> **WORK ITEM**
The lines to return are those below that contain the word "setzen".

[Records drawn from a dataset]
..........

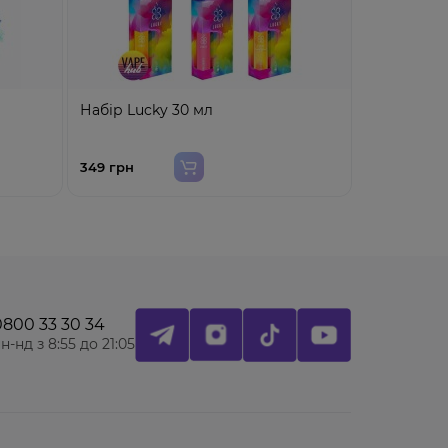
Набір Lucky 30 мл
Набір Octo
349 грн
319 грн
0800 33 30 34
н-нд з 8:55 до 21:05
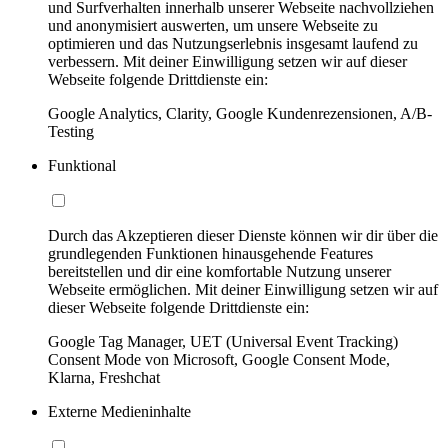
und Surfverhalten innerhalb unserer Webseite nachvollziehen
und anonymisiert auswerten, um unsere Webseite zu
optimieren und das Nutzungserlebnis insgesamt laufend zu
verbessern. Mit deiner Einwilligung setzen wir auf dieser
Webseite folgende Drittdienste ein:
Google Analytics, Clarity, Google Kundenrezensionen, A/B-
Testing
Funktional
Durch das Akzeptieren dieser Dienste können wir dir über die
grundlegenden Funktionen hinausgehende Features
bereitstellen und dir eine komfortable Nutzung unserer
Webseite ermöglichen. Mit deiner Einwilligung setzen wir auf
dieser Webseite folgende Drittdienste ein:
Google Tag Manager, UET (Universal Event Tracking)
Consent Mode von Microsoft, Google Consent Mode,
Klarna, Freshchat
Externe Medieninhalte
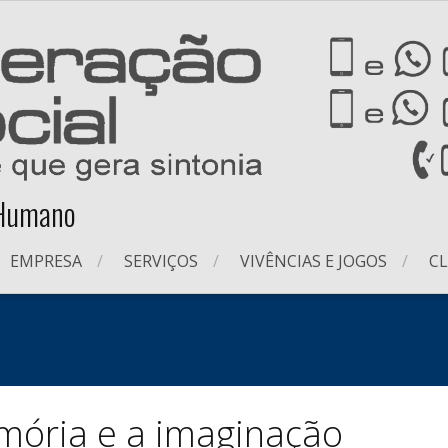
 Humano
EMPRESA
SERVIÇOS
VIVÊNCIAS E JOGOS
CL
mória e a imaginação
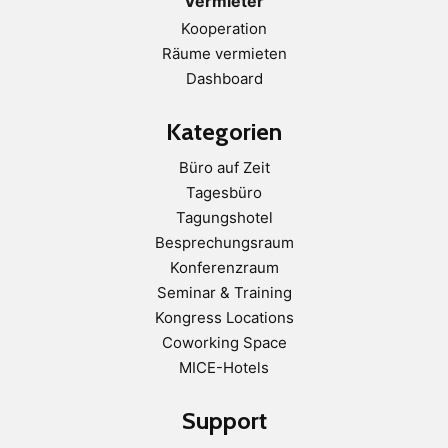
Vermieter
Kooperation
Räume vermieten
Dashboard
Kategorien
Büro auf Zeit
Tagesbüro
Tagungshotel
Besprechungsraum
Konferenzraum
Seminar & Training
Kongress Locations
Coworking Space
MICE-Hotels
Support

..........

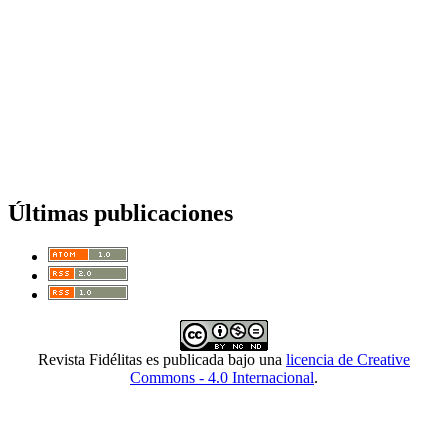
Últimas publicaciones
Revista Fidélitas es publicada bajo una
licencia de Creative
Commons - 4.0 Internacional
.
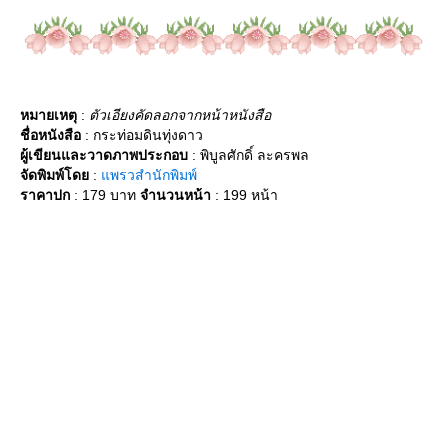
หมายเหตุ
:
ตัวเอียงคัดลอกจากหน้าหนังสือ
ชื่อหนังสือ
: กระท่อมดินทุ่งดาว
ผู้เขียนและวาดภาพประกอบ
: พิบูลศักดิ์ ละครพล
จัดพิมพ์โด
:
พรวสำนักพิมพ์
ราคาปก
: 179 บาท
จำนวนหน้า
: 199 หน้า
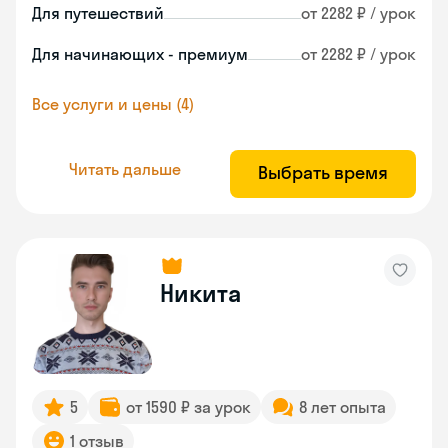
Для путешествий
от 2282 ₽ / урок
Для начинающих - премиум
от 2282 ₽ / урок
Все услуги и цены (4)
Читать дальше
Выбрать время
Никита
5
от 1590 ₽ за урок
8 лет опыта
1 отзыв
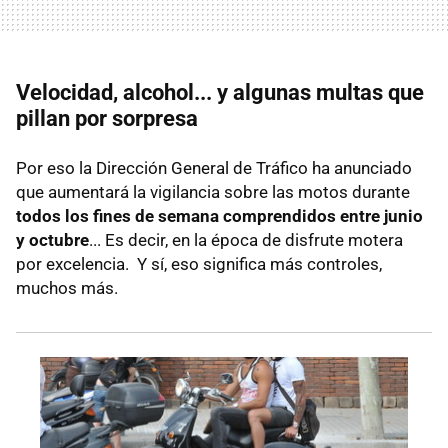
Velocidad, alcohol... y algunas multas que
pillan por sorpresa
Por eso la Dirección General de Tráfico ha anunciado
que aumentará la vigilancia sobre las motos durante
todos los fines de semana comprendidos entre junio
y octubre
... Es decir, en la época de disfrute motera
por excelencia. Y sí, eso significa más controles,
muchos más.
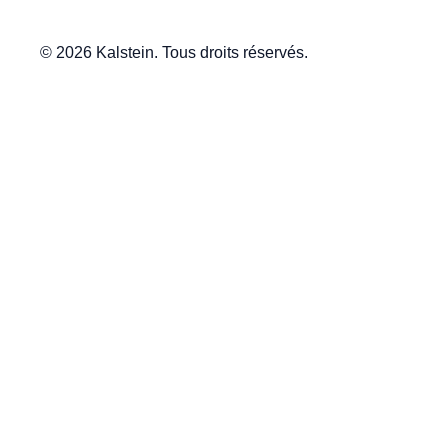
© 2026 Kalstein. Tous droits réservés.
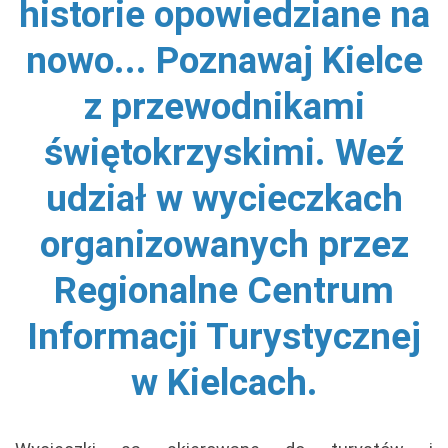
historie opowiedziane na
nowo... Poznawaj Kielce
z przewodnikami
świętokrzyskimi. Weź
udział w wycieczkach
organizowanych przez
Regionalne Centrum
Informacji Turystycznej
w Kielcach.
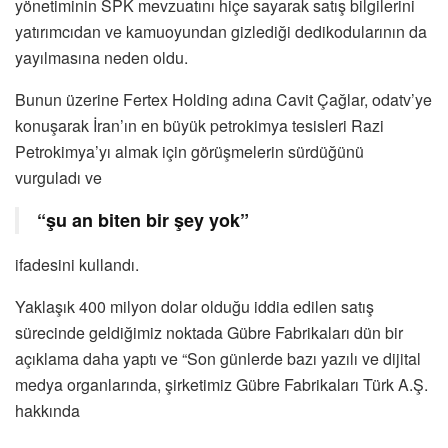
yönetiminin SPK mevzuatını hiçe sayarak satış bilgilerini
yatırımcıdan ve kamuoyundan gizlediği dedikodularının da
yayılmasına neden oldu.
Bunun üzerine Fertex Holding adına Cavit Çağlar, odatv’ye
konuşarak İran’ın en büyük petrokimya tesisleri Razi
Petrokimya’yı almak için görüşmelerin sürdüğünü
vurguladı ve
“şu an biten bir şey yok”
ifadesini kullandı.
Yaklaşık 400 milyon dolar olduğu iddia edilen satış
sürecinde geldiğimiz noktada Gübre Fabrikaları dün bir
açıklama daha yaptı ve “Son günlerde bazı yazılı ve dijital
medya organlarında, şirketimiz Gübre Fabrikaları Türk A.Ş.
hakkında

..........

> **ANSWER BOX**
verbessern. Mit deiner Einwilligung setzen wir auf dieser
Webseite ermöglichen. Mit deiner Einwilligung setzen wir auf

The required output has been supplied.